- **What needs to be done**
Wherever "lower" appears in the records below, copy the line that holds it.
Data Start Marker
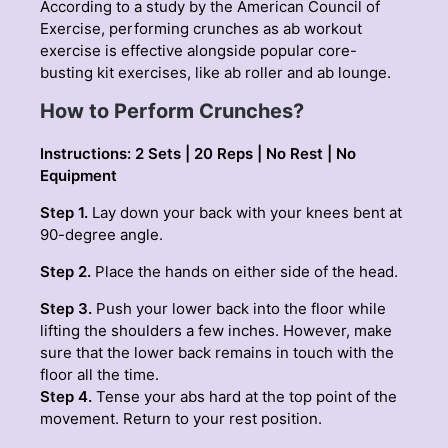
According to a study by the American Council of
Exercise, performing crunches as
ab workout
exercise is effective alongside popular core-
busting kit exercises, like ab roller and ab lounge.
How to Perform Crunches?
Instructions: 2 Sets | 20 Reps | No Rest | No
Equipment
Step 1.
Lay down your back with your knees bent at
90-degree angle.
Step 2.
Place the hands on either side of the head.
Step 3.
Push your lower back into the floor while
lifting the shoulders a few inches. However, make
sure that the lower back remains in touch with the
floor all the time.
Step 4.
Tense your abs hard at the top point of the
movement. Return to your rest position.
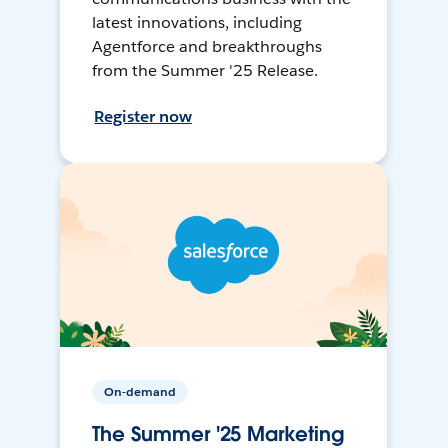
latest innovations, including
Agentforce and breakthroughs
from the Summer '25 Release.
Register now
On-demand
The Summer '25 Marketing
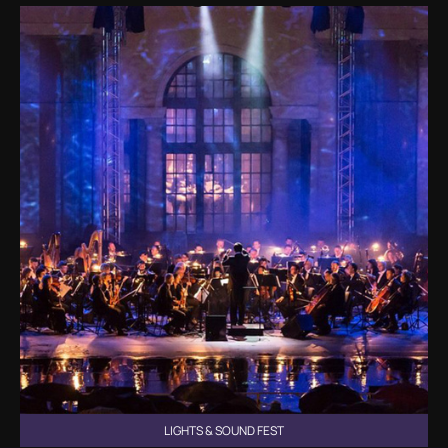
LIGHTS & SOUND FEST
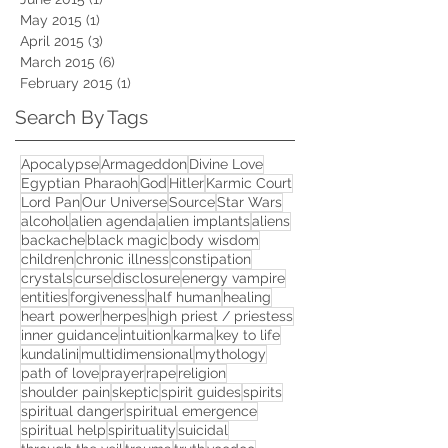
May 2015
(1)
1 post
April 2015
(3)
3 posts
March 2015
(6)
6 posts
February 2015
(1)
1 post
Search By Tags
Apocalypse
Armageddon
Divine Love
Egyptian Pharaoh
God
Hitler
Karmic Court
Lord Pan
Our Universe
Source
Star Wars
alcohol
alien agenda
alien implants
aliens
backache
black magic
body wisdom
children
chronic illness
constipation
crystals
curse
disclosure
energy vampire
entities
forgiveness
half human
healing
heart power
herpes
high priest / priestess
inner guidance
intuition
karma
key to life
kundalini
multidimensional
mythology
path of love
prayer
rape
religion
shoulder pain
skeptic
spirit guides
spirits
spiritual danger
spiritual emergence
spiritual help
spirituality
suicidal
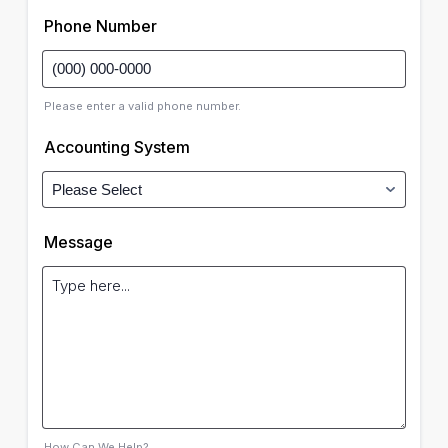
Phone Number
Please enter a valid phone number.
Accounting System
Message
How Can We Help?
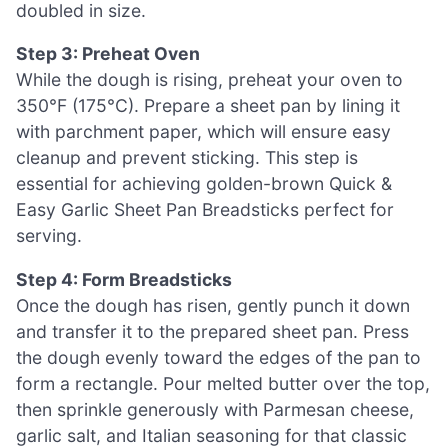
doubled in size.
Step 3: Preheat Oven
While the dough is rising, preheat your oven to
350°F (175°C). Prepare a sheet pan by lining it
with parchment paper, which will ensure easy
cleanup and prevent sticking. This step is
essential for achieving golden-brown Quick &
Easy Garlic Sheet Pan Breadsticks perfect for
serving.
Step 4: Form Breadsticks
Once the dough has risen, gently punch it down
and transfer it to the prepared sheet pan. Press
the dough evenly toward the edges of the pan to
form a rectangle. Pour melted butter over the top,
then sprinkle generously with Parmesan cheese,
garlic salt, and Italian seasoning for that classic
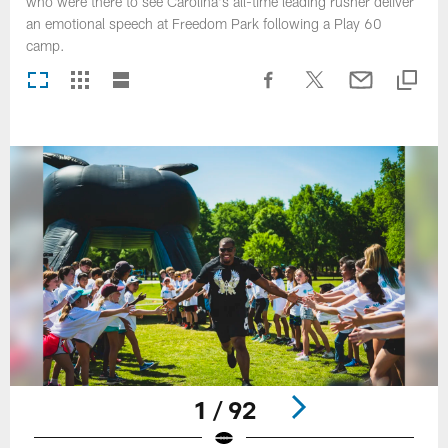
who were there to see Carolina's all-time leading rusher deliver
an emotional speech at Freedom Park following a Play 60
camp.
1 / 92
Data End Marker
- **Result of the exercise**
Push your lower back into the floor while
sure that the lower back remains in touch with the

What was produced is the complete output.